NO STANDING WHERE INSURER DID NOT ISSUE POLICIES; VALUATION DISPUTE IS NOT BAD FAITH (Western District)
There were serious issues in this case as to whether the assignee of over 100 claims named the proper defendant/carrier, and whether the assignors even had insurance policies with the defendant carrier, with the exception of one assignment. The court found that even if the plaintiff/assignee could bring claims, despite dispositive standing issues, no bad faith conduct was established on the record before the court on this summary judgment motion. Thus, the bad faith claims were rejected.
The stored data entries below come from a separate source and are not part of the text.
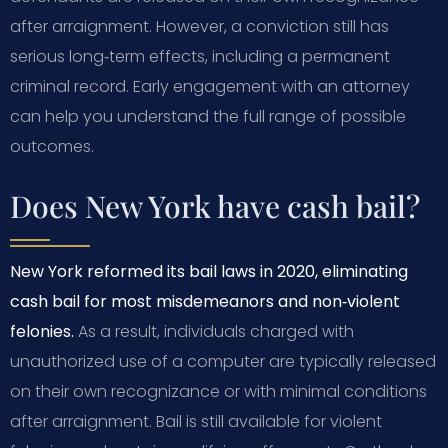
after arraignment. However, a conviction still has
serious long‑term effects, including a permanent
criminal record. Early engagement with an attorney
can help you understand the full range of possible
outcomes.
Does New York have cash bail?
New York reformed its bail laws in 2020, eliminating
cash bail for most misdemeanors and non‑violent
felonies.
As a result, individuals charged with
unauthorized use of a computer are typically released
on their own recognizance or with minimal conditions
after arraignment. Bail is still available for violent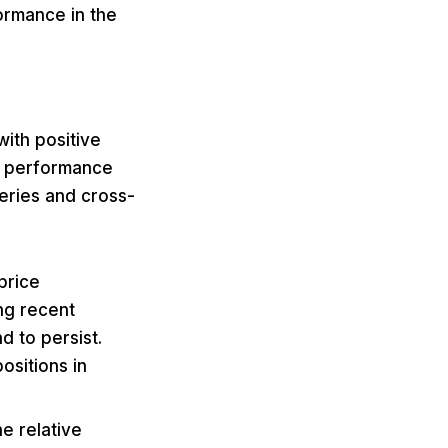
ormance in the
ith positive
t performance
eries and cross-
price
ng recent
 to persist.
ositions in
e relative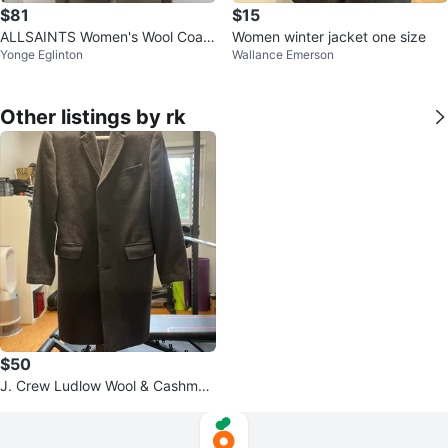
$81
$15
ALLSAINTS Women's Wool Coat
Women winter jacket one size
Yonge Eglinton
Wallance Emerson
- Small
Other listings by rk
$50
J. Crew Ludlow Wool & Cashmer
e Topcoat 36S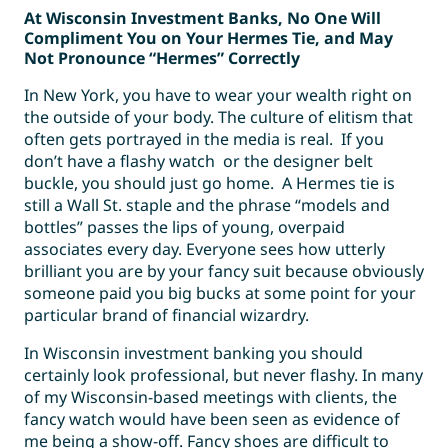
At Wisconsin Investment Banks, No One Will
Compliment You on Your Hermes Tie, and May
Not Pronounce “Hermes” Correctly
In New York, you have to wear your wealth right on
the outside of your body. The culture of elitism that
often gets portrayed in the media is real. If you
don’t have a flashy watch or the designer belt
buckle, you should just go home. A Hermes tie is
still a Wall St. staple and the phrase “models and
bottles” passes the lips of young, overpaid
associates every day. Everyone sees how utterly
brilliant you are by your fancy suit because obviously
someone paid you big bucks at some point for your
particular brand of financial wizardry.
In Wisconsin investment banking you should
certainly look professional, but never flashy. In many
of my Wisconsin-based meetings with clients, the
fancy watch would have been seen as evidence of
me being a show-off. Fancy shoes are difficult to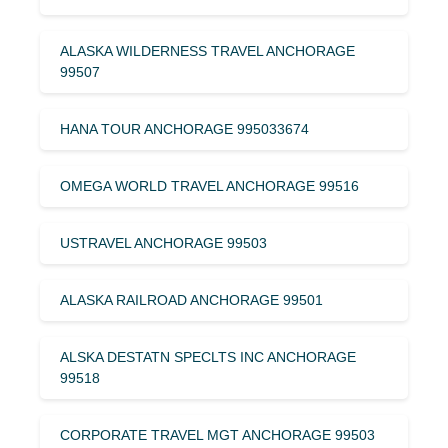
ALASKA WILDERNESS TRAVEL ANCHORAGE
99507
HANA TOUR ANCHORAGE 995033674
OMEGA WORLD TRAVEL ANCHORAGE 99516
USTRAVEL ANCHORAGE 99503
ALASKA RAILROAD ANCHORAGE 99501
ALSKA DESTATN SPECLTS INC ANCHORAGE
99518
CORPORATE TRAVEL MGT ANCHORAGE 99503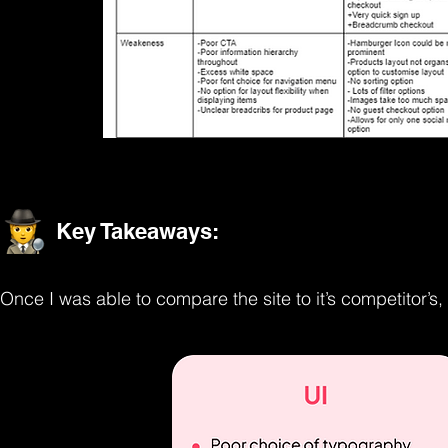
Key Takeaways:
Once I was able to compare the site to it’s competitor’s,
The court found there was at most a dispute over how much the insurer should pay toward certain losses. Western District Judge Haines states:
Plaintiff’s disagreements with Defendant’s estimates and testimony indicating additional estimates were required and Defendant paid the market labor rate does not show Defendant was acting in bad faith. See Clarke v. Liberty Mut. Ins. Co., … citing Smith v. State Farm Mut. Auto. Ins. Co., … (“Courts have consistently held that a dispute or discrepancy in the valuation of a claim between the insurer and the insured is not alone indicative of bad faith, nor is it sufficient by itself to state a bad faith claim.”); West v. State Farm Ins. Co., … (“A ‘low-ball’ offer alone does not suffice to support a claim for bad faith. ‘[B]ad faith is not present merely because an insurer makes a low but reasonable estimate of an insured’s damages.’ ”); Pfister v. State Farm Fire & Cas. Co., … (discrepancy in parties’ valuation of claim “alone is not evidence of bad faith; Pennsylvania law generally does not treat as bad faith an insurer’s low but reasonable estimate of an insured’s losses”); Williams v. Hartford Cas. Ins. Co., 83 F. Supp. 2d 567, 576 (E.D. Pa. 2000) (“negotiating by offering a figure at the low end of the settlement range does not necessarily constitute bad faith, particularly when the valuation of the injuries and damages of a claim is difficult”). Plaintiff has failed to produce clear and convincing evidence that Defendant acted in bad faith in order to survive summary judgment, and Defendant is entitled to judgment on this claim.